On his way to work each day, Karakashian crosses the notorious Qalandiya checkpoint between East Jerusalem and his office in Ramallah. Because of the international fame of the Kardashian sisters, the Israeli soldiers at the checkpoint now recognize that the name on his I.D. card is Armenian and this has become a source of banter. He also said that the Karakashian House of Shu’fat, as his family home is known, is on Israeli military maps. In the event of a “two-state solution” partition of Israel and Palestine, their house would be the boundary and always remain a part of Israel.
He also told of cat-and-mouse games played on three sides of the Karakashian home by Palestinian boys and Israeli soldiers. “The atmosphere in East Jerusalem is increasingly tense,” he said, mentioning this past summer’s graffiti scrawled on walls saying, “Death to Arabs” and the attempted kidnappings of Palestinians by extremist Israeli settlers.

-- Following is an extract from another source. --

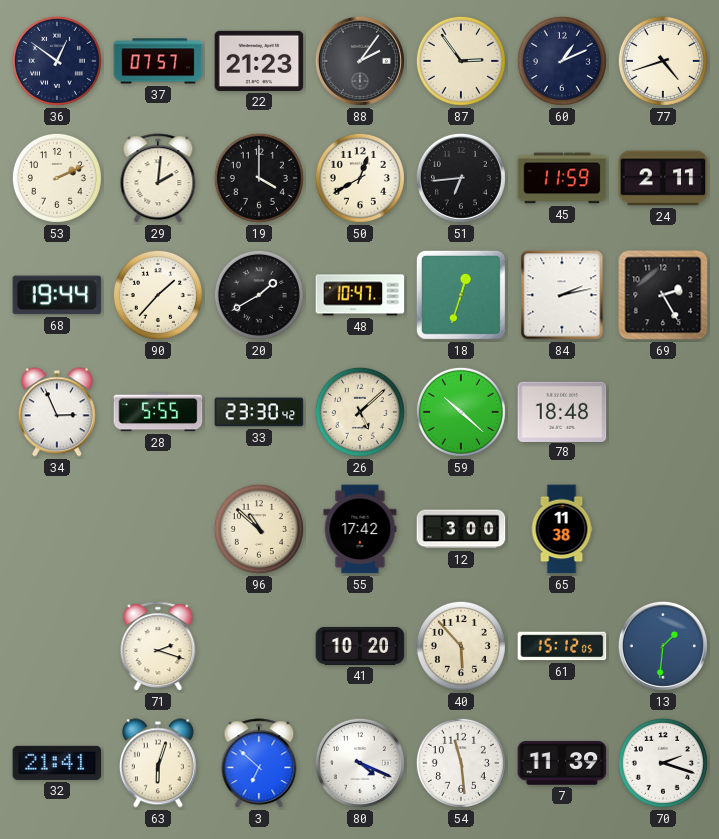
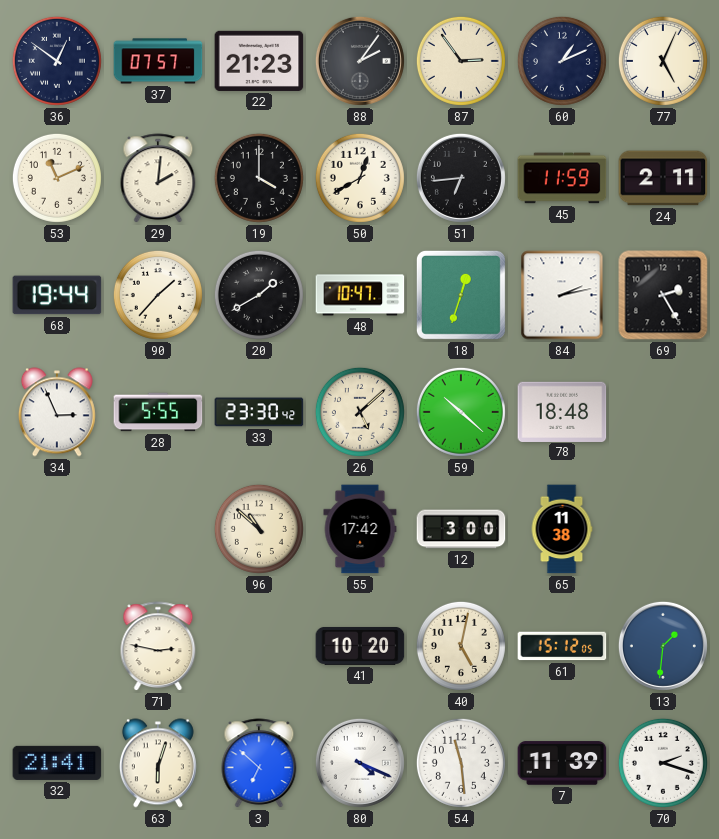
77: 4:42 -> 5:04
53: 2:11 -> 11:11
71: 2:18 -> 2:47
40: 5:53 -> 5:02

Karakashian sums up his passion for his work: “Confronting the feeling of powerlessness I experienced growing up in Jerusalem drives me now to be an agent for change. We’re trying to get justice, but how do you get justice? By holding people to account. How do you hold people to account in a culture of impunity?” The embodied answer to Ivan Karakashian’s final rhetorical question is his work with Defense for Children International Palestine.